In this case, preferably, a pair of capacitors are provided on the inter-diode wiring, and the intermediate ground portion is provided so as to ground a portion of the inter-diode wiring between the pair of capacitors. With this configuration, the current flowing through the intermediate grounding portion charges the pair of capacitors, so that it is possible to prevent the current flowing through the intermediate grounding portion from continuing to flow to the ground and consuming power.

ADVANTAGE OF THE INVENTION According to this invention, as mentioned above, when connecting a power inverter unit mutually in series in the output side of an inverter part, it can suppress that a power converter device becomes large.

1 is a circuit diagram of a power conversion device according to a first embodiment; FIG. It is a figure which changes in the voltage of each wiring of the power converter device by 1st Embodiment. 1 is a perspective view of a power converter according to a first embodiment; FIG. 1 is a side view of a power conversion device according to a first embodiment; FIG. It is a circuit diagram of a power conversion device according to a second embodiment.

Embodiments embodying the present invention will be described below with reference to the drawings.

[First embodiment]
The configuration of a power converter 100 according to the first embodiment will be described with reference to FIGS. 1 and 2. FIG. The power conversion device 100 is a device for an induction heating device 200 used in a melting furnace that melts metal by induction heating.
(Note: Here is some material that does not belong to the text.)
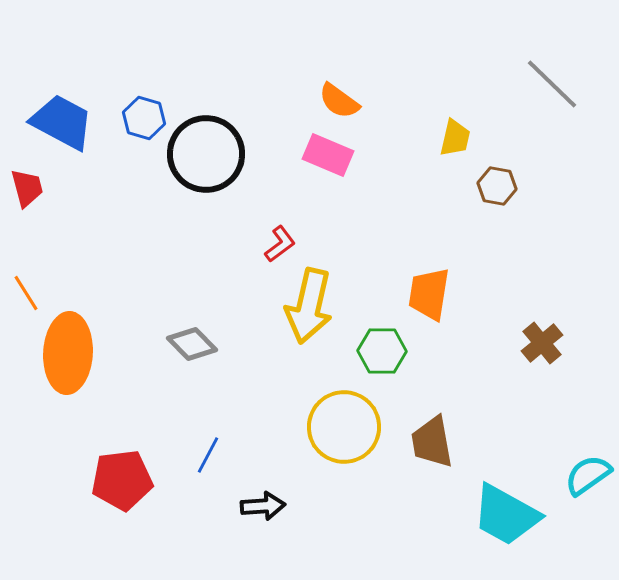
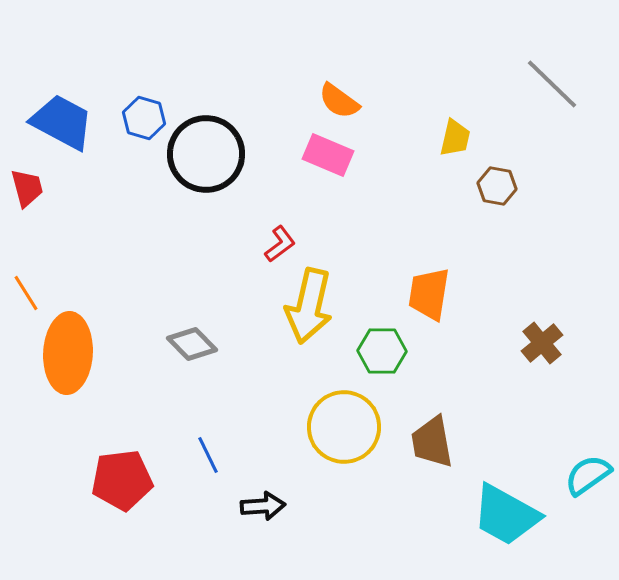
blue line: rotated 54 degrees counterclockwise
The power conversion device 100 is supplied with AC power from an AC power supply 300 .

(Circuit configuration of power converter)
First, the circuit configuration of the power converter 100 will be described with reference to FIG.

As shown in FIG. 1, the power converter 100 includes a plurality of rectifier circuits 10 (rectifier circuits 10a and 10b). The power conversion device 100 also includes a plurality of stacks 40 (stacks 40a, 40b) including a plurality of smoothing capacitors 20 (smoothing capacitors 20a, 20b) and a plurality of inverter units 30 (inverter units 30a, 30b). . Stack 40a includes rectifier circuit 10a, smoothing capacitor 20a, and inverter section 30a. The stack 40b also includes a rectifier circuit 10b, a smoothing capacitor 20b, and an inverter section 30b. Note that the stack 40, the stack 40a, and the stack 40b are examples of the "power conversion unit" in the claims. Also, the stack 40a and the stack 40b are examples of the "first power conversion unit" and the "second power conversion unit" in the claims, respectively.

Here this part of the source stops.